それなりのプレッシャーなのかもしれないが、今の俺にはうちわで扇がれた程度にしか感じない。余裕を示すために笑顔で続けた。
「俺たちは剣、槍、杖の三つの神器を持ってる。公爵さんならこれがどれほどの戦力なのか分かるよね? そこで公爵さん、今日は交渉しに来たんだけど、聞いてくれる?」
公爵さんの視線がクレアの聖剣エクスカリバー、フィリスの神槍グングニル、そしてマユの聖杖ケルラウスへと順番に向けられた。
「……いいだろう、聞くだけは聞いてやる」
「さっきも言ったど、今後フィリスを含めて俺たちに関わらないと約束してほしいんだ」
「それはできん」
やっぱり即答で断るか。でも想定内だ。
「なら、俺たちと戦うことになるよ?」
公爵さんは怯むことなく声を張った。
「私に剣を向けるのは、カークヨムルド王国に剣を向けると同義だ。王国十二騎士団と戦って勝てる気でいるのか? 貴様は多少腕に自信があるようだが、まだまだ青いな。たった四人で一万を超える軍と、Aランク級の強さの騎士団長十二名を全員倒すなど不可能だ!」
「ああ、無理だろうね」
俺は肩をすくめて首を振る。もちろん、俺たちだけで一国の軍隊を打ち負かせるなんて、最初から思っていない。
「でも、俺たち四人が三本の神器を持って全力で戦えば、三分の一……、いや半分くらいは倒せると思うよ。もしそうなったら困るでしょ?」
「何が言いたい」
「ナロッパニア、アルパリス、カークヨムルドの三つの大国ってさ、魔王がいたころは三国で力を合わせて戦ったんだよね? 平和になって二十年、今も変わらず仲良くやっている?」
公爵さんの表情がより険しくなるが、俺は構わず続ける。
「もし、カークヨムルド王国軍が半壊しちゃって、ほかの二国に知られたらどうなるだろう。何か因縁つけられて、攻め込まれたり……しないかな?」
「貴様……」
公爵さんは頬を引きつらせる。上から目線の偉そうな態度の代わりに、苦々しい表情が浮かんでいた。

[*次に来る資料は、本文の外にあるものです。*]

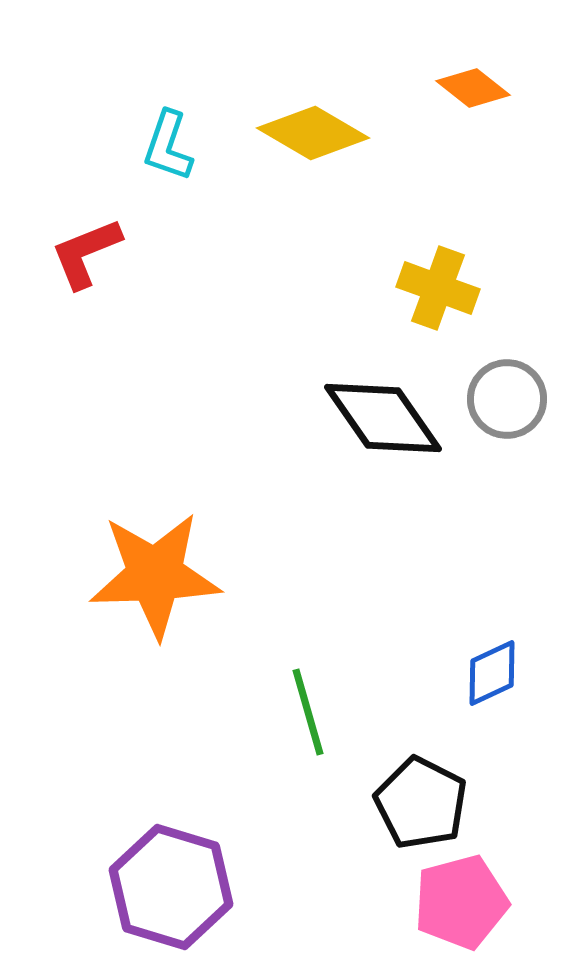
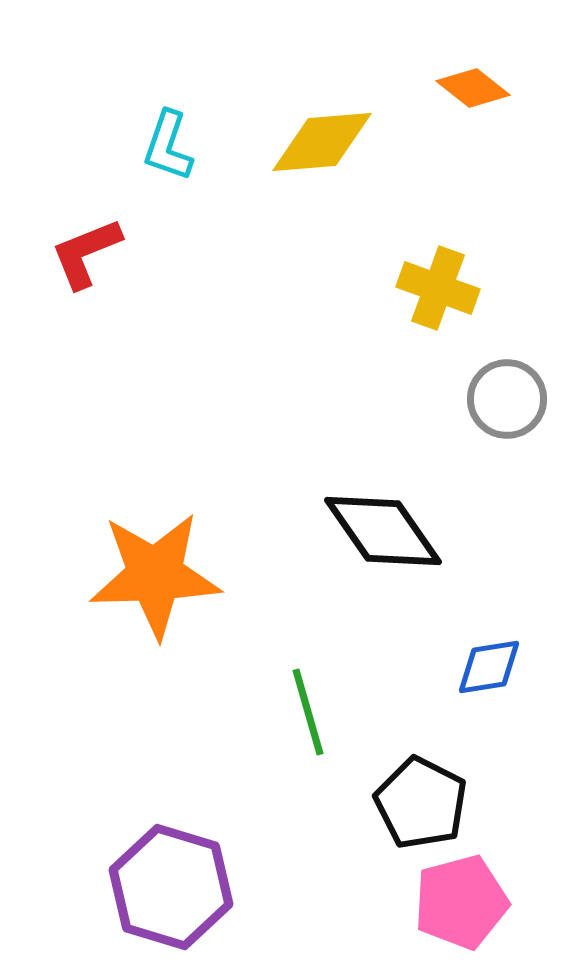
yellow diamond: moved 9 px right, 9 px down; rotated 35 degrees counterclockwise
black diamond: moved 113 px down
blue diamond: moved 3 px left, 6 px up; rotated 16 degrees clockwise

「返事はしなくていいよ。俺の用件は言ったからもう帰る」
「待て! このままでは済まさんぞ!!」
「俺にはとっても高度な探知系スキルがある。どんな手練れが気配を隠して近づいてきても分かるんだ。もし今度刺客がきたら、返り討ちにした上できっちりお礼しに来るよ。そのつもりでね」
「何がお礼だ。ハッタリだ!」
「聖杖ケルラウスの固有魔法『セレスティアルメテオ』でこの屋敷めがけて、でっかい隕石でも落とせば信じるかな?」
「固有魔法だと!? そこの小娘が神器に認められているとでも言うのか? それこそありえん!!」
「マユが今使っている結界魔法だって、聖杖の固有魔法『セラフィックウォール』だよ。証拠に騎士団と魔術師団が必死になっているにもかかわらず、未だ結界を破れずにいるでしょ?」
公爵さんの顔が徐々に青ざめていく。
俺はニッコリと公爵さんに微笑んだ後で、クレアとフィリスに視線を送った。
「マユが結界を解くのと同時に、全力で神器を振ってこの屋敷を包囲している騎士たちを蹴散らそう。それから全速力で飛んで離脱だ」
「はい!」「了解!」
クレアとフィリスが魔力を開放し、神器に神聖魔法を注ぎ始める。
「マユ、結界を解除して」
マユの結界が解除されるのと同時に、二振りの神器が唸りを上げる。二筋の閃光があらゆるものをなぎ倒して道を作った。
「バイバイ、お義父さん。フィリスは俺たちと幸せに暮らすから心配しないで。あと、グングニルありがとね!」
そう言い残して、俺たちは全速力でその場から飛び去ったのだった。